Quote From: luvnhome I am not sure what is the matter with me, but I just don't like sex anymore. I can somewhat enjoy oral sex, but penatration does nothing for me. I have been married for almost 3 years, and have 2 children. My husband is always the one who initiates sex, but I am never turned on with just touching. I feel like I need more. Is this normal? I feel I need mental foreplay instead of just the physical. We never have fun together anymore. He used to "treat me like a queen" when we were dating and we used to have sex lots then, but now I feel like I am just in existance, and when he wants sex, I just give in. I even cried in the middle of sex here a while back. He asked what was wrong, and I gave him some lame exuse. Is there anyone out there who feels the same? What am I supposed to do? Just give in every once in a while? I know it is starting to affect him. Last night he woke me up with touching.. I was just so tired!! When he went for it, he couldn't keep an erection and got very frustrated and mad. I love my husband, but just don't enjoy sex anymore. HELP!!!!
You may want to make an appointment to see if all is okay with you physically. Talk to your doctor about this and see what the doctor has to say. Another thing that may be a problem is, is your husband taking his time with foreplay? Foreplay should be a major part of the whole experience. Him taking his time and exploring your body gently with his hands, as if he were a blind man exploring something new. He should listen to your body with his hands and mouth, gently kissing and caressing you a little at a time and attempting to read from your body's reaction what feels good and what is not a turn on. Is he attempting to romance you? One of my favorite things to do for the woman in my life, when there is a woman in my life, is to cook her a nice meal, and at the end of the meal, run a nice bath for my lady. Then I light a bunch of candles in the bathroom and put some nice mood music on in the bathroom. I escort my lady to the bath and allow her to soak and relax to the candles and music and warm bath. While she is soaking I clean up the dishes and kitchen. I place some nice body oils in warm water to heat up while she is soaking. After about a 45 minute soak, I go in and wash her body, and depending on the lady in my life, I may even shave her legs.

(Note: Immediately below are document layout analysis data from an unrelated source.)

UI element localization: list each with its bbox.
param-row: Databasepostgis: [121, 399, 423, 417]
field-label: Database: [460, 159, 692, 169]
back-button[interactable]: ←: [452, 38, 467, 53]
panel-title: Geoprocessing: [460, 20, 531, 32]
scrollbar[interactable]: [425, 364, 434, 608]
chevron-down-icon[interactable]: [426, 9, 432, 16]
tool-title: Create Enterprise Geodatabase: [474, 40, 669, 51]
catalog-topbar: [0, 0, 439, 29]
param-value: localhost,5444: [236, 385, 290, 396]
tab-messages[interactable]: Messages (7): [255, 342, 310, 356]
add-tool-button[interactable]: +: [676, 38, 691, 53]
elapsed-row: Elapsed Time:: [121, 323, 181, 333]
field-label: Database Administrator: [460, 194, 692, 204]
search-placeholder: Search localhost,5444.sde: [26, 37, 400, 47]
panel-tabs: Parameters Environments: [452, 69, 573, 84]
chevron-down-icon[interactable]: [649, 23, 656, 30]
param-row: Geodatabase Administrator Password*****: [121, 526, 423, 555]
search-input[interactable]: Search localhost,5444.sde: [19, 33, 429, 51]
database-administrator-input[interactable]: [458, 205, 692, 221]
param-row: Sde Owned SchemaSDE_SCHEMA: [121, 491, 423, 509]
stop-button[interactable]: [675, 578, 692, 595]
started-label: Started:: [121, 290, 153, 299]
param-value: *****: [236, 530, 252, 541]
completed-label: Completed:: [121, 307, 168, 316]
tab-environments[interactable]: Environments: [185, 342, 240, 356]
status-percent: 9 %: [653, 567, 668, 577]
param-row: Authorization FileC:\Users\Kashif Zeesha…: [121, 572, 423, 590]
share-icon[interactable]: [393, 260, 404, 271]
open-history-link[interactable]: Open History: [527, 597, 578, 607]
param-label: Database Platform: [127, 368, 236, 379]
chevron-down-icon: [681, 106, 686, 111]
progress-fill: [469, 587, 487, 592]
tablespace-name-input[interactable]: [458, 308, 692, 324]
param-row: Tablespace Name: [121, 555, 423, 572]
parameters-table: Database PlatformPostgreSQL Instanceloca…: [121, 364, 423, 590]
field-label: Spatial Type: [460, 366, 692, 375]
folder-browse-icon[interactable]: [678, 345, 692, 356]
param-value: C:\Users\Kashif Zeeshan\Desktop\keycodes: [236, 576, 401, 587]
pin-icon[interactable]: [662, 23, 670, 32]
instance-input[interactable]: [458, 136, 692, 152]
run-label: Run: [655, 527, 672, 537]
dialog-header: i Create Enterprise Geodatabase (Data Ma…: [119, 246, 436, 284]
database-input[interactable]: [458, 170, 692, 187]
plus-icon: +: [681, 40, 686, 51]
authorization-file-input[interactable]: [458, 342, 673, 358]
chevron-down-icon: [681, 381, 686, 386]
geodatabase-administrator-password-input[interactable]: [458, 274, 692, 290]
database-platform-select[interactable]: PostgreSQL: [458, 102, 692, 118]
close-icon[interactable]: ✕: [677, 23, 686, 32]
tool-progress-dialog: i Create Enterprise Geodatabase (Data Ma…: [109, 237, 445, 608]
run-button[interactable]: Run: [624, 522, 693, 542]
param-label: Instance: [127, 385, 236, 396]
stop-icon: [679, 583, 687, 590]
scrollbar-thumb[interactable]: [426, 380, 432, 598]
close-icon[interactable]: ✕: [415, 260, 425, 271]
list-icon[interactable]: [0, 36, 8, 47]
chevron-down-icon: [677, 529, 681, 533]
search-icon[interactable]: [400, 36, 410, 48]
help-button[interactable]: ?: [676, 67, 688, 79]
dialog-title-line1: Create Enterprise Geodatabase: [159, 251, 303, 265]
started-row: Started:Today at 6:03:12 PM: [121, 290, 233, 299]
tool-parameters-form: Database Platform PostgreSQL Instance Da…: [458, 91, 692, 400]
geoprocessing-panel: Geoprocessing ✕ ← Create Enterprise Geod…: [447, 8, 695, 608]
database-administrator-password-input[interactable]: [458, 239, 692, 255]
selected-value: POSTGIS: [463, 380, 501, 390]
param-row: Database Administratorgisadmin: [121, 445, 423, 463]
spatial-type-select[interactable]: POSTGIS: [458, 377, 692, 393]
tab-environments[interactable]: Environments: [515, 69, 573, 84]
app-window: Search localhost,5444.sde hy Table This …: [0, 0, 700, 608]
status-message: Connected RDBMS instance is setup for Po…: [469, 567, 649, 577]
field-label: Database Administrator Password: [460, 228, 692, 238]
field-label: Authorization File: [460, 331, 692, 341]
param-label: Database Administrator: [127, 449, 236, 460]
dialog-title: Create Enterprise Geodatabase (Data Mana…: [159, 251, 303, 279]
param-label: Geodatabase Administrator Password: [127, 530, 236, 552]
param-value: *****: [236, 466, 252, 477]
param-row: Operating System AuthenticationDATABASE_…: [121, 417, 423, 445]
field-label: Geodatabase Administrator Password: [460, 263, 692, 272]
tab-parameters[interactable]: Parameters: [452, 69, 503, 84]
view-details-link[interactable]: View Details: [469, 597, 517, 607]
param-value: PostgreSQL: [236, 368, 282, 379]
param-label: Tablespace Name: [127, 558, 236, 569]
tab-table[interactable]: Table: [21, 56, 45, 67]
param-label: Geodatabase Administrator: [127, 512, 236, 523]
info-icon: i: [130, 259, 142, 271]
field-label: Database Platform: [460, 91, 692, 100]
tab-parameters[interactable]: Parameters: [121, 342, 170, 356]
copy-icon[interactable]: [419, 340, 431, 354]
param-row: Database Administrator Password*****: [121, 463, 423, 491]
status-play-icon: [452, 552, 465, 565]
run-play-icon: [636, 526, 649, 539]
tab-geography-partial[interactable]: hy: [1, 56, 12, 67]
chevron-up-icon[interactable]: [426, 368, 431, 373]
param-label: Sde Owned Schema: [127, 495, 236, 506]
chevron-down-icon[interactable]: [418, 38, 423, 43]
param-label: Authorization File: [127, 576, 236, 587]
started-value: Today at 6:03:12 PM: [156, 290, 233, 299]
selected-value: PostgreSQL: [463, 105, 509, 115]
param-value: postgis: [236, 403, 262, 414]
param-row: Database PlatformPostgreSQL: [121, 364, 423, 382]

Then I will rinse her and dry her body off and take her to the bedroom where I will give her a nice body massage, and place the total focus on her, and not my own needs, so to speak. This is as much a turn on for me as it is for the woman in my life, and if a man is truly thinking properly, it should be for them. Nothing is more of a turn on for me, than to know I am turning on my woman.
Maybe he is becoming selfish in his attempts of love making, and is that is the case, you need to let him know. You need to let him know what you are missing, what you enjoy, and what you do not. Communications is the cornerstone of any relationship, and without it, a relationship will wilt and die.
I don't know if any of the things I have mentioned will be helpful, but I hope it is at least enough food for thought to direct you in the right direction. Good luck, and great sex!